The gadgetry this time around isn’t as intriguing, mostly just Dorian’s immediate data transmission ability and a serum that makes a person show up on a GPS. And the big twist is telegraphed from a mile away: Cooper’s captain in the narcotics division is actually the drug kingpin. Rudy’s training up through meeting the captain is probably the best part of the episode, and certainly the funniest, and it’s strange for a futuristic police drama to be leaning so heavily on the comedic sensibilities of its cast to carry the lagging dramatic progress. The one big question mark at the end of the case is how Kennex got away with killing the corrupt captain, or whether that gets brushed under the rug as something he does. It’s neither under scrutiny like Raylan’s penchant for shooting anybody on any case in Justified, nor grappled with by Kennex. It’s simply the easy way to close the loop, and that’s a weak way to end a story that could have had some connection to a larger plot.
I keep waiting for Almost Human to put forth something that shows me J.H. Wyman and his writers know what they’re going for, some organized quality that points to something other than repeated procedural tropes with some borrowed science fiction accouterments. But the fight scenes tonight had nothing but a modicum of compelling camerawork. Watching Dorian fight the drug lord’s robot thug and Kennex beating down the villainous captain didn’t have any gravity outside of the episodic case. A problem presents itself, Kennx/Dorian and the rest of the precinct fixes that problem, and then on to the next one.

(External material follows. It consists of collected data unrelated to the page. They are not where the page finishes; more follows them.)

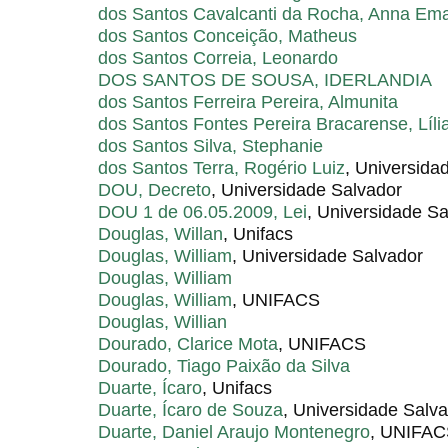
dos Santos Cavalcanti da Rocha, Anna Ema
dos Santos Conceição, Matheus
dos Santos Correia, Leonardo
DOS SANTOS DE SOUSA, IDERLANDIA
dos Santos Ferreira Pereira, Almunita
dos Santos Fontes Pereira Bracarense, Líli
dos Santos Silva, Stephanie
dos Santos Terra, Rogério Luiz
, Universida
DOU, Decreto
, Universidade Salvador
DOU 1 de 06.05.2009, Lei
, Universidade S
Douglas, Willan
, Unifacs
Douglas, William
, Universidade Salvador
Douglas, William
Douglas, William
, UNIFACS
Douglas, Willian
Dourado, Clarice Mota
, UNIFACS
Dourado, Tiago Paixão da Silva
Duarte, Ícaro
, Unifacs
Duarte, Ícaro de Souza
, Universidade Salv
Duarte, Daniel Araujo Montenegro
, UNIFA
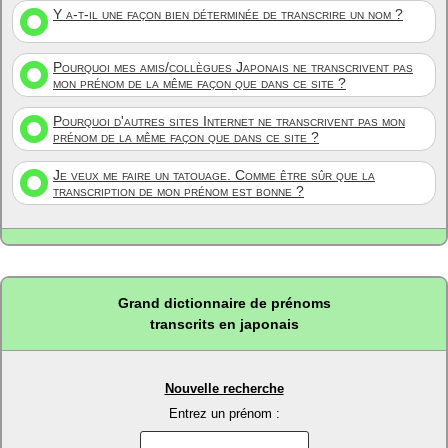
Y a-t-il une façon bien déterminée de transcrire un nom ?
Pourquoi mes amis/collègues Japonais ne transcrivent pas
mon prénom de la même façon que dans ce site ?
Pourquoi d'autres sites Internet ne transcrivent pas mon
prénom de la même façon que dans ce site ?
Je veux me faire un tatouage. Comme être sûr que la
transcription de mon prénom est bonne ?
Grand dictionnaire de prénoms
transcrits en japonais
Nouvelle recherche
Entrez un prénom :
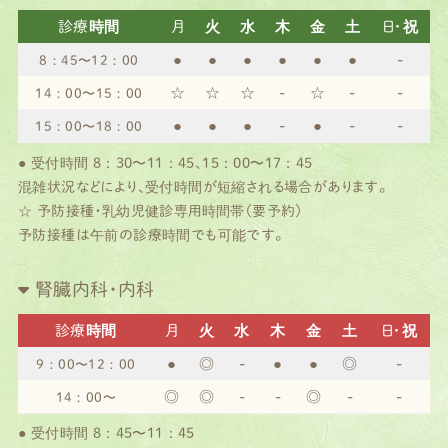
診療時間
月
火
水
木
金
土
日・祝
●
●
●
●
●
●
-
8：45〜12：00
☆
☆
☆
-
☆
-
-
14：00〜15：00
●
●
●
-
●
-
-
15：00〜18：00
● 受付時間 8：30〜11：45、15：00〜17：45
混雑状況などにより、受付時間が短縮される場合があります。
☆ 予防接種・乳幼児健診専用時間帯（要予約）
予防接種は午前の診療時間でも可能です。
腎臓内科・内科
診療時間
月
火
水
木
金
土
日・祝
●
◎
-
●
●
◎
-
9：00〜12：00
◎
◎
-
-
◎
-
-
14：00〜
● 受付時間 8：45〜11：45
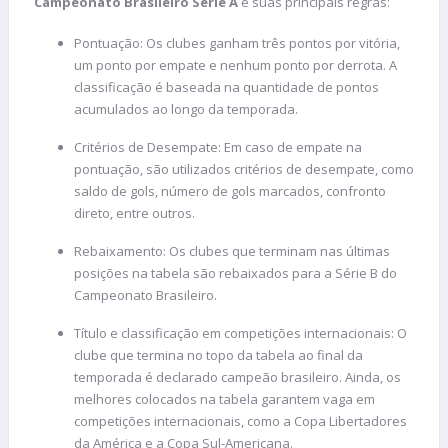
Campeonato Brasileiro Série A
e suas principais regras:
Pontuação: Os clubes ganham três pontos por vitória,
um ponto por empate e nenhum ponto por derrota. A
classificação é baseada na quantidade de pontos
acumulados ao longo da temporada.
Critérios de Desempate: Em caso de empate na
pontuação, são utilizados critérios de desempate, como
saldo de gols, número de gols marcados, confronto
direto, entre outros.
Rebaixamento: Os clubes que terminam nas últimas
posições na tabela são rebaixados para a Série B do
Campeonato Brasileiro.
Título e classificação em competições internacionais: O
clube que termina no topo da tabela ao final da
temporada é declarado campeão brasileiro. Ainda, os
melhores colocados na tabela garantem vaga em
competições internacionais, como a Copa Libertadores
da América e a Copa Sul-Americana.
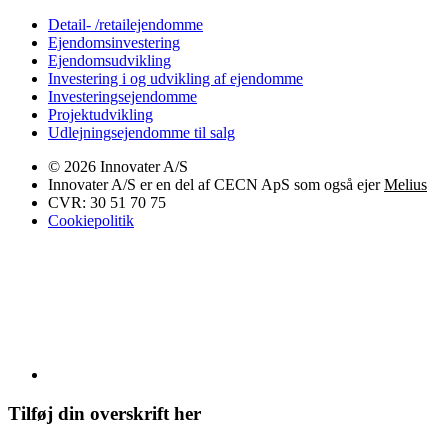
Detail- /retailejendomme
Ejendomsinvestering
Ejendomsudvikling
Investering i og udvikling af ejendomme
Investeringsejendomme
Projektudvikling
Udlejningsejendomme til salg
© 2026 Innovater A/S
Innovater A/S er en del af CECN ApS som også ejer
Melius
CVR: 30 51 70 75
Cookiepolitik
Tilføj din overskrift her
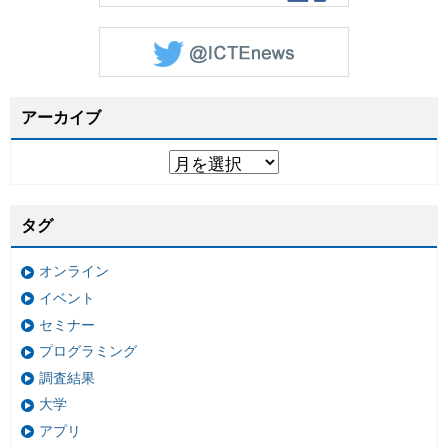
アーカイブ
タグ
オンライン
イベント
セミナー
プログラミング
調査結果
大学
アプリ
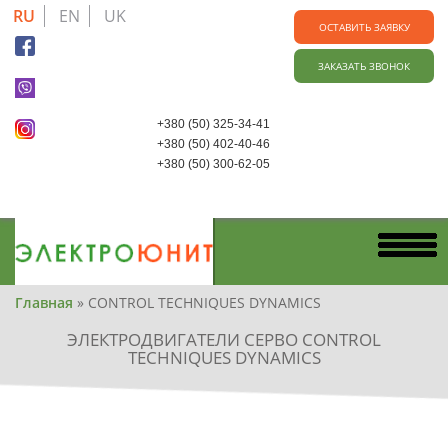
Skip
RU
EN
UK
to
ОСТАВИТЬ ЗАЯВКУ
main
ЗАКАЗАТЬ ЗВОНОК
content
+380 (50) 325-34-41
+380 (50) 402-40-46
+380 (50) 300-62-05
Вы
Главная
»
CONTROL TECHNIQUES DYNAMICS
здесь
ЭЛЕКТРОДВИГАТЕЛИ СЕРВО CONTROL
TECHNIQUES DYNAMICS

Kennex’s past haunts him—and that nagging edited twist from the original pilot is still out there somewhere, probably to be used whenever John Larroquette shows up. Dorian ponders the complexities of growing to understand humans while being separated from them by nature. Rudy needs some better people skills. Not much in the first four episodes shapes any nuance to the rough sketches of the characters from the pilot. Instead of deepening, this extended introduction has provided a range of established crime tropes as a foundation.

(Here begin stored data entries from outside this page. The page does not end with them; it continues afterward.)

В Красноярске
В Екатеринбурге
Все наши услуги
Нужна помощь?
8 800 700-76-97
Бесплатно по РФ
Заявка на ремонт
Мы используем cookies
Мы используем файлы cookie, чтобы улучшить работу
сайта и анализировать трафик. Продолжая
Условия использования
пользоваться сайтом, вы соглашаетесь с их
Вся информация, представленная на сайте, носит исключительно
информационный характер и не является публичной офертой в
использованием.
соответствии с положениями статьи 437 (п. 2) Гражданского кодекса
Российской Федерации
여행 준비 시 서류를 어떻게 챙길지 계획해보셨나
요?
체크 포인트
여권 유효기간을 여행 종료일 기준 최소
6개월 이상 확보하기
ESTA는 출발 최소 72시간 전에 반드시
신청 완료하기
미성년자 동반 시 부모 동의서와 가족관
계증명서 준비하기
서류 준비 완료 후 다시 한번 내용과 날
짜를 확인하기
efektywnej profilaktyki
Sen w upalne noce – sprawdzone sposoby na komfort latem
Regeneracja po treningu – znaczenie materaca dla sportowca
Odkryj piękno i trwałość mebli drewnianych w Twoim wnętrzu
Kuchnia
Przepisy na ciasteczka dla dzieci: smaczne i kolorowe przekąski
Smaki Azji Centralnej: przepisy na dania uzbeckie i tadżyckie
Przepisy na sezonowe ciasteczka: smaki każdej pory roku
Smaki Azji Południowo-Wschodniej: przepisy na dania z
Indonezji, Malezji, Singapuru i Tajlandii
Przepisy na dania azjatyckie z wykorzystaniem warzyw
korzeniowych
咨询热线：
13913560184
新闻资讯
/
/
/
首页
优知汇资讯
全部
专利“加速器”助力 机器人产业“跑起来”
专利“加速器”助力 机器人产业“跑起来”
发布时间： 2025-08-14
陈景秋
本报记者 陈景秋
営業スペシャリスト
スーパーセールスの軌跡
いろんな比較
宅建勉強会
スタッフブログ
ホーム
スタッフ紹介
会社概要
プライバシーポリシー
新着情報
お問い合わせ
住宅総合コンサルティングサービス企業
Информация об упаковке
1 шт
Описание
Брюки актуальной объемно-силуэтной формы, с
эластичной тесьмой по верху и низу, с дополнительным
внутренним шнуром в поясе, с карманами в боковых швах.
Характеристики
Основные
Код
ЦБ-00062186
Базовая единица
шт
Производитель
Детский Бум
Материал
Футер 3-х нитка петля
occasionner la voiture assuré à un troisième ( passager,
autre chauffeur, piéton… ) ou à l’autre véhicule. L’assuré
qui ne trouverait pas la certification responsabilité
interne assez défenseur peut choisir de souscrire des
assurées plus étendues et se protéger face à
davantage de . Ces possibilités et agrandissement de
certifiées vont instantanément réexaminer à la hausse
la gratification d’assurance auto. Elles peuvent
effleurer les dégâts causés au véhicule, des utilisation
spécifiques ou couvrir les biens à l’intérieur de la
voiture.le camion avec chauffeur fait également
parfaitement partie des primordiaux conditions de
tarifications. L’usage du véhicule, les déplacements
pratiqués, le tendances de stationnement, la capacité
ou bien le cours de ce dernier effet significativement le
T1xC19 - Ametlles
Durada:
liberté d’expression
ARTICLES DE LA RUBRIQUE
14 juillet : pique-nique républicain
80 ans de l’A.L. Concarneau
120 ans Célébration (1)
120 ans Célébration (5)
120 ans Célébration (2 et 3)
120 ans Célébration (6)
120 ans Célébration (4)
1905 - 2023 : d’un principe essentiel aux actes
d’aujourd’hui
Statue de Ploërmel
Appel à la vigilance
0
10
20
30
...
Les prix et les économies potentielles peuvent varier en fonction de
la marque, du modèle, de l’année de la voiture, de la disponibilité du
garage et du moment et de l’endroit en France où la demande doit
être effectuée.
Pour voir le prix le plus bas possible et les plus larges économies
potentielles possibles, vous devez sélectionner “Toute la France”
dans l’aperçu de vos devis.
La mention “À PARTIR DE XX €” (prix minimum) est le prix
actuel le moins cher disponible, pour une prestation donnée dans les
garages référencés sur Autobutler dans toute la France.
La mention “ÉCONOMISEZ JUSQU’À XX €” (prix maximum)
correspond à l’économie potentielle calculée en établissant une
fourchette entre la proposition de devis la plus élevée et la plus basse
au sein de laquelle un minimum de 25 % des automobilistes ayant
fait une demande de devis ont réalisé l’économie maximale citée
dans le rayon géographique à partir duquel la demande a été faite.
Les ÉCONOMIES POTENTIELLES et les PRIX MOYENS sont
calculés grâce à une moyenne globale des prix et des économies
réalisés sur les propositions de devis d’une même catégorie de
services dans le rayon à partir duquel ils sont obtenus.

But if I was to give someone one episode out of these first four to watch, I would be splitting hairs to rank one ahead of the rest. The clumsy pilot introduces everyone, and the other three give more time to the three most interesting characters. Lili Taylor and Minka Kelly are fading into the background—though we’re probably due for another ill-advised step on the Kennex/Stahl front soon—and it’s clear that the latent, underlying question of humanity that spans racial lines in casting doesn’t extend to both genders. I hope that either Taylor or Kelly have a more significant and filled-in role in the future, and that both actresses are up to the task.
As for the rest of it: I’m still invested, and each episode since the pilot has been a shade above the border for recommendation. I like the witty banter, find the gadgets cool to watch, and I’m willing to sit by while Urban, Ealy, and Crook go through the motions of standard police cases that have shown up in plenty of other procedurals, only with finding little places to insert helpful robot technology. The concept and actors are keeping me in here for the long haul (Almost Human isn’t lighting up the ratings but it’s holding enough to stick around for a bit), but right now the show has about as much to say as an unprompted android. That will have to change if it wants to be anything more than an empty diversion with a Blade Runner homage problem.
Stray observations:
- Generic alternate show title of the week: Futurecops.
- Best discovery from Patrick Gallagher’s IMDB page: He once guest starred on an episode of Nickelodeon’s Animorphs as “Yeerk #1.”
- “You should buy a cabin John.” “Yeah, cute. Do you want to walk home?”